前言
C/C++程序,Memory Leak是非常讨厌也是非常具有挑战的topic。简单的程序,靠code review就可以搞定,但是复杂的体系庞大的程序,很难通过code review找到对应的点,通过手段缩小范围是十分必要的。
有Valgrind的工具可以跑程序,检查内存泄漏,但是更多地用于SuperLab自测。客户现场出了内存泄漏,需要的是一种不改变程序,尽可能保留宝贵的现场的定位手段。SystemTap提供出一种动态追踪的手段,当内存泄漏正在发生时,可以通过SystemTap追踪内存的分配(malloc)和释放(free),同时记录下用户程序的调用堆栈,统计一段时间,以分配内存的堆栈作为key,而以分配出去但是尚未free的内存总量作为value,观察对内存增长贡献最大的代码路径。
我们希望有一个一致的手段,当内存泄漏发生时,我们运行追踪脚本,统计出最可疑的调用堆栈路径。
之所以琢磨这件事情,是因为我们的ceph-mds程序在某种的情况下发生了内存泄漏,驻留集内存RSS不断增长。希望通过手段,快速找到对应的调用堆栈。
SystemTap追踪malloc and free
关于SystemTap跟踪glibc的函数,淘宝的霸爷(褚霸)早就指出了明路,对此不了解的可以参考:
因为我的系统是Ubuntu,对我而言,就是要照着霸爷指的明路,调通即可。
在Ubuntu下要glibc的符号表:
sudo apt-get install libc6-dbg
可以通过的dpkg -l 检查下是否装过:
ubuntu CODE/stap » dpkg -l |grep libc6-dbg
ii libc6-dbg:amd64 2.23-0ubuntu5 amd64 GNU C Library: detached debugging symbols
装好之后,还是用淘宝霸爷的程序测试下(glibc的路径不同,略有修改):
cat t.c
#include <stdlib.h>
void fun() {
malloc(1000);
}
int main(int argc, char *argv[]) {
fun();
return 0;
}
$cat m.stp
probe process("/lib/x86_64-linux-gnu/libc.so.6").function("malloc") {
if (target()== pid()) {
print_ubacktrace();
exit();
}
}
probe begin {
println("~");
}
通过stap来探测malloc的运行,如下所示:
ubuntu CODE/stap » sudo stap m.stp -c /home/manu/CODE/C/t -d /home/manu/CODE/C/t
~
0x7fef26c15580 : __libc_malloc+0x0/0x1a0 [/lib/x86_64-linux-gnu/libc-2.23.so]
0x400534 : fun+0xe/0x11 [/home/manu/CODE/C/t]
0x400550 : main+0x19/0x29 [/home/manu/CODE/C/t]
0x7fef26bb2830 : __libc_start_main+0xf0/0x1d0 [/lib/x86_64-linux-gnu/libc-2.23.so]
0x400459 : _start+0x29/0x30 [/home/manu/CODE/C/t]
在我另一个服务器节点上(glibc的版本是2.15)运行如下
root@node-186:~# stap m.stap -c ./t -d ./t
~
0x7fbcc2544f2b : __libc_malloc+0x1b/0x250 [/lib/x86_64-linux-gnu/libc-2.15.so]
0x400502 : fun+0xe/0x10 [/root/t]
0x40051d : main+0x19/0x2c [/root/t]
0x7fbcc24e476d : __libc_start_main+0xed/0x1c0 [/lib/x86_64-linux-gnu/libc-2.15.so]

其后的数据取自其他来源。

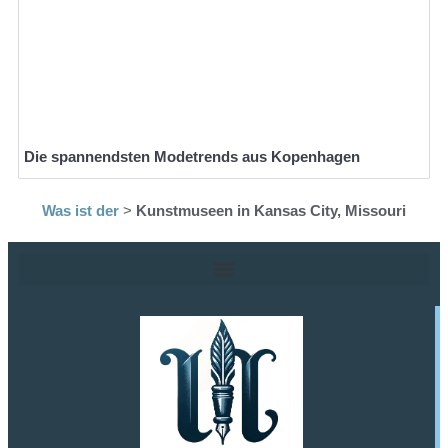
Die spannendsten Modetrends aus Kopenhagen
Was ist der
>
Kunstmuseen in Kansas City, Missouri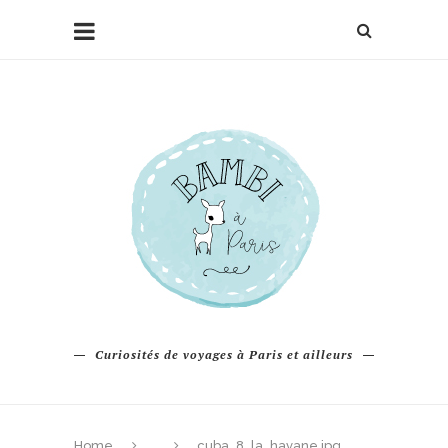
Curiosités de voyages à Paris et ailleurs
Home
cuba_8_la_havane.jpg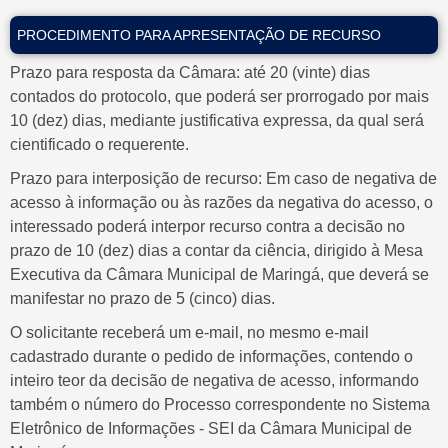
PROCEDIMENTO PARA APRESENTAÇÃO DE RECURSO
Prazo para resposta da Câmara: até 20 (vinte) dias
contados do protocolo, que poderá ser prorrogado por mais
10 (dez) dias, mediante justificativa expressa, da qual será
cientificado o requerente.
Prazo para interposição de recurso: Em caso de negativa de
acesso à informação ou às razões da negativa do acesso, o
interessado poderá interpor recurso contra a decisão no
prazo de 10 (dez) dias a contar da ciência, dirigido à Mesa
Executiva da Câmara Municipal de Maringá, que deverá se
manifestar no prazo de 5 (cinco) dias.
O solicitante receberá um e-mail, no mesmo e-mail
cadastrado durante o pedido de informações, contendo o
inteiro teor da decisão de negativa de acesso, informando
também o número do Processo correspondente no Sistema
Eletrônico de Informações - SEI da Câmara Municipal de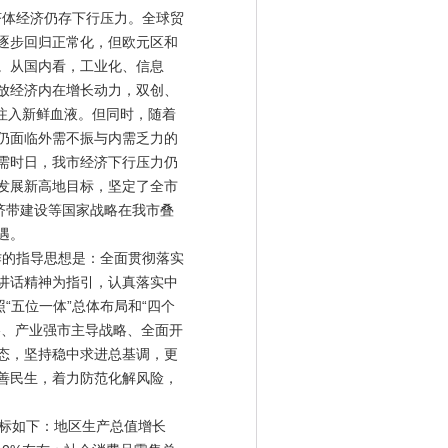
济体经济仍存下行压力。全球贸
逐步回归正常化，但欧元区和
。从国内看，工业化、信息
放经济内在增长动力，双创、
长注入新鲜血液。但同时，随着
仍面临外需不振与内需乏力的
需时日，我市经济下行压力仍
发展新高地目标，坚定了全市
济带建设等国家战略在我市叠
遇。
作的指导思想是：全面贯彻落实
讲话精神为指引，认真落实中
“五位一体”总体布局和“四个
略、产业强市主导战略、全面开
态，坚持稳中求进总基调，更
善民生，着力防范化解风险，
目标如下：地区生产总值增长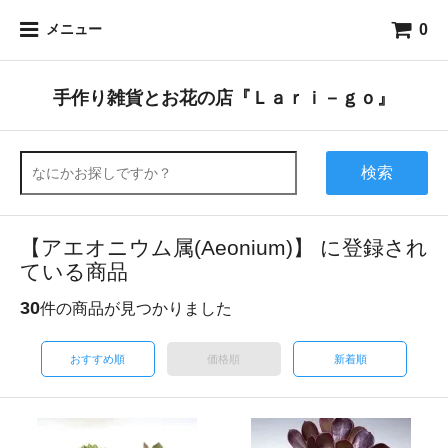
0
メニュー
手作り雑貨とお花の店『Ｌａｒｉ－ｇｏ』
検索
【アエオニウム属(Aeonium)】 に登録され
ている商品
30
件の商品が見つかりました
おすすめ順
価格順
新着順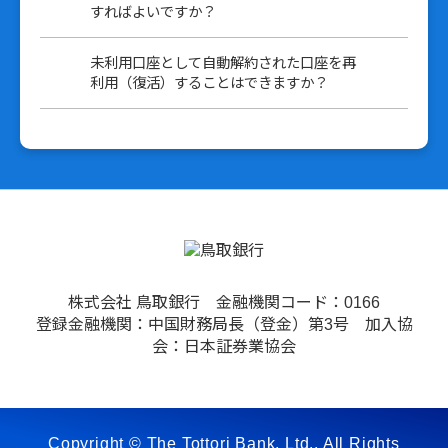
すればよいですか？
未利用口座として自動解約された口座を再
利用（復活）することはできますか？
株式会社 鳥取銀行 金融機関コード：0166
登録金融機関：中国財務局長（登金）第3号 加入協
会：日本証券業協会
Copyright © The Tottori Bank, Ltd., All Rights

0x400439 : _start+0x29/0x2c [/root/t]
当调用malloc的时候,可以打出调用栈关系。这就是我们的基础。
SystemTap找出泄漏内存的函数堆栈
一个C/C++程序,会调用malloc和free申请和释放内存,到底那个函数栈泄露了内存?应该是我们最想知道的东西。

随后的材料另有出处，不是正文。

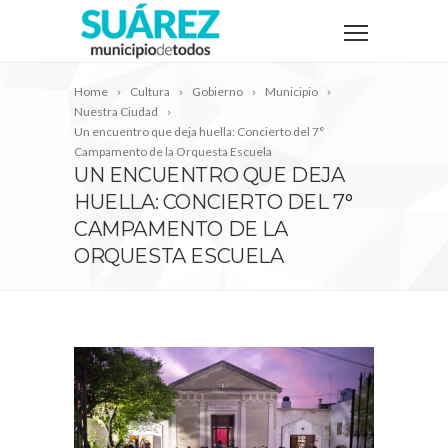
Home
Cultura
Gobierno
Municipio
Nuestra Ciudad
Un encuentro que deja huella: Concierto del 7°
Campamento de la Orquesta Escuela
UN ENCUENTRO QUE DEJA
HUELLA: CONCIERTO DEL 7°
CAMPAMENTO DE LA
ORQUESTA ESCUELA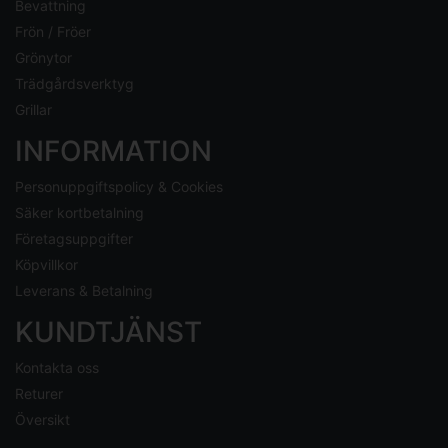
Bevattning
Frön / Fröer
Grönytor
Trädgårdsverktyg
Grillar
INFORMATION
Personuppgiftspolicy & Cookies
Säker kortbetalning
Företagsuppgifter
Köpvillkor
Leverans & Betalning
KUNDTJÄNST
Kontakta oss
Returer
Översikt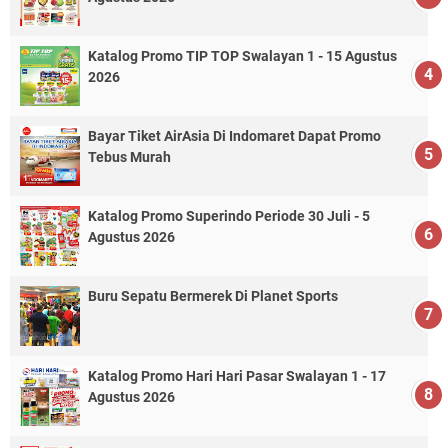
Katalog Promo TIP TOP Swalayan 1 - 15 Agustus
2026
Bayar Tiket AirAsia Di Indomaret Dapat Promo
Tebus Murah
Katalog Promo Superindo Periode 30 Juli - 5
Agustus 2026
Buru Sepatu Bermerek Di Planet Sports
Katalog Promo Hari Hari Pasar Swalayan 1 - 17
Agustus 2026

章亦春大神利用SystemTap写了一个神器,检查在一定的时间内,那条堆栈路径泄露出去最多的内存。当然了,该脚本统计了观察时间内每一条调用malloc 的堆栈,以函数堆栈为key值,以malloc出去的内存量减去已经free的内存量,作为“泄漏”出去的内存(加引号原因是,并不一定是真正泄漏),时间结束后,打印执行过malloc的所有的堆栈,并且输出“泄漏”出去的内存总量。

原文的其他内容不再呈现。